- **DIRECTIONS**
Reproduce what is written in the records below exactly, and leave out the images.

:: EXERCISE INPUTS ::

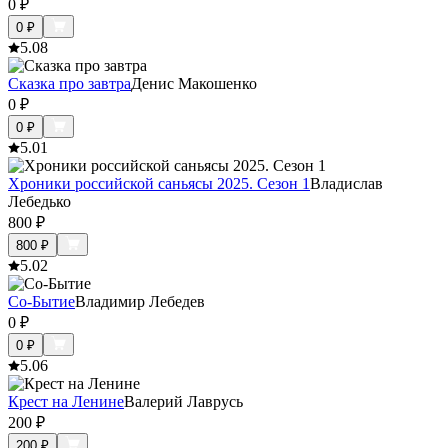
0
₽
0
₽
5.0
8
Сказка про завтра
Денис Макошенко
0
₽
0
₽
5.0
1
Хроники российской саньясы 2025. Сезон 1
Владислав
Лебедько
800
₽
800
₽
5.0
2
Со-Бытие
Владимир Лебедев
0
₽
0
₽
5.0
6
Крест на Ленине
Валерий Лаврусь
200
₽
200
₽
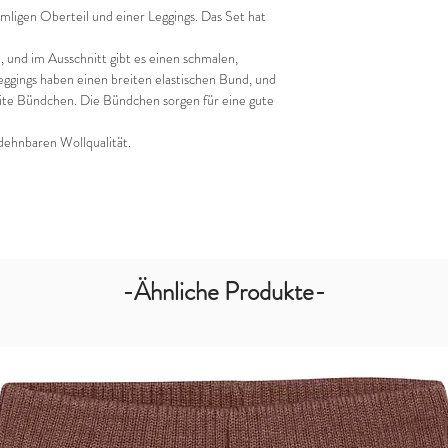
ligen Oberteil und einer Leggings. Das Set hat
und im Ausschnitt gibt es einen schmalen,
ggings haben einen breiten elastischen Bund, und
eite Bündchen. Die Bündchen sorgen für eine gute
dehnbaren Wollqualität.
-Ähnliche Produkte-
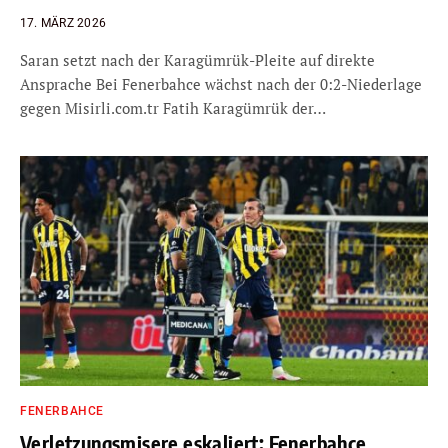
17. MÄRZ 2026
Saran setzt nach der Karagümrük-Pleite auf direkte
Ansprache Bei Fenerbahce wächst nach der 0:2-Niederlage
gegen Misirli.com.tr Fatih Karagümrük der…
FENERBAHCE
Verletzungsmisere eskaliert: Fenerbahce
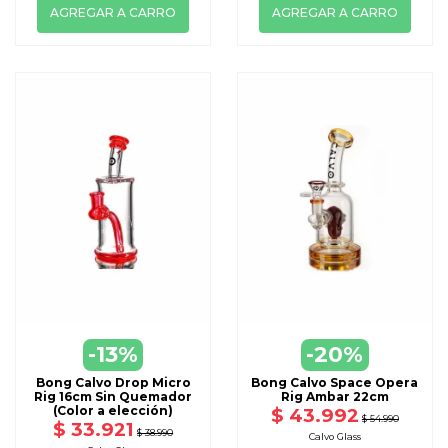
AGREGAR A CARRO
AGREGAR A CARRO
-13%
-20%
Bong Calvo Drop Micro
Bong Calvo Space Opera
Rig 16cm Sin Quemador
Rig Ambar 22cm
(Color a elección)
$ 43.992
$ 54.990
$ 33.921
$ 38.990
Calvo Glass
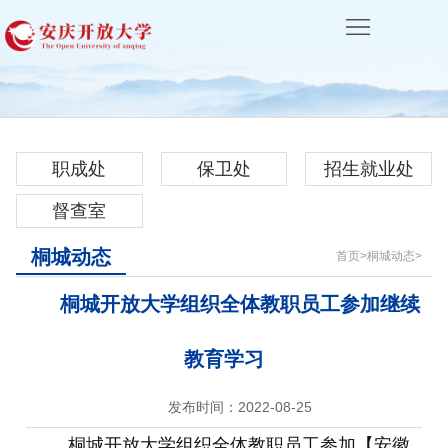
首
页
学
校
机
概
构
学
职成处
保卫处
招生就业处
况
设
历
非
督查室
置
教
学
校
桐城动态
首页
>
桐城动态
>
育
历
园
体
桐城开放大学组织全体教职员工参加继续
教
文
系
校
教育学习
育
化
办
企
发布时间：2022-08-25
学
合
桐城开放大学组织全体教职员工参加【安徽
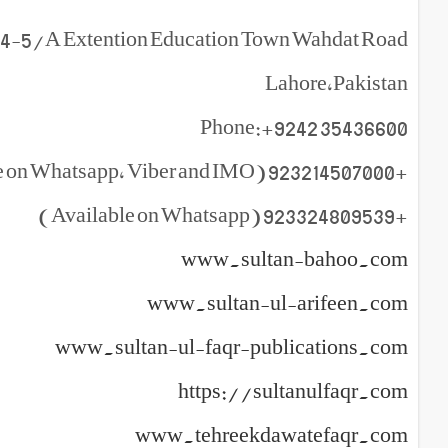
r,4-5/A Extention Education Town Wahdat Road
Lahore,Pakistan
Phone:+9242 35436600
+923214507000 (Available on Whatsapp, Viber and IMO )
+923324809539 (Available on Whatsapp)
www.sultan-bahoo.com
www.sultan-ul-arifeen.com
www.sultan-ul-faqr-publications.com
https://sultanulfaqr.com
www.tehreekdawatefaqr.com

:::

- **RESPONSE FOR THIS EXERCISE**
0
₽
0
₽
5.0
8
Сказка про завтра
Денис Макошенко
0
₽
0
₽
5.0
1
Хроники российской саньясы 2025. Сезон 1
Владислав
Лебедько
800
₽
800
₽
5.0
2
Со-Бытие
Владимир Лебедев
0
₽
0
₽
5.0
6
Крест на Ленине
Валерий Лаврусь
200
₽
200
₽
ligen Oberteil und einer Leggings. Das Set hat
und im Ausschnitt gibt es einen schmalen,
ggings haben einen breiten elastischen Bund, und
eite Bündchen. Die Bündchen sorgen für eine gute
dehnbaren Wollqualität.
-Ähnliche Produkte-
17. MÄRZ 2026
Saran setzt nach der Karagümrük-Pleite auf direkte
Ansprache Bei Fenerbahce wächst nach der 0:2-Niederlage
gegen Misirli.com.tr Fatih Karagümrük der…
FENERBAHCE
Verletzungsmisere eskaliert: Fenerbahce
AGREGAR A CARRO
AGREGAR A CARRO
-13%
-20%
Bong Calvo Drop Micro
Bong Calvo Space Opera
Rig 16cm Sin Quemador
Rig Ambar 22cm
(Color a elección)
$ 43.992
$ 54.990
$ 33.921
$ 38.990
Calvo Glass
首
页
学
校
机
概
构
学
职成处
保卫处
招生就业处
况
设
历
非
督查室
置
教
学
校
桐城动态
首页
>
桐城动态
>
育
历
园
体
桐城开放大学组织全体教职员工参加继续
教
文
系
校
教育学习
育
化
办
企
发布时间：2022-08-25
学
合
桐城开放大学组织全体教职员工参加【安徽
r,4-5/A Extention Education Town Wahdat Road
Lahore,Pakistan
Phone:+9242 35436600
+923214507000 (Available on Whatsapp, Viber and IMO )
+923324809539 (Available on Whatsapp)
www.sultan-bahoo.com
www.sultan-ul-arifeen.com
www.sultan-ul-faqr-publications.com
https://sultanulfaqr.com
www.tehreekdawatefaqr.com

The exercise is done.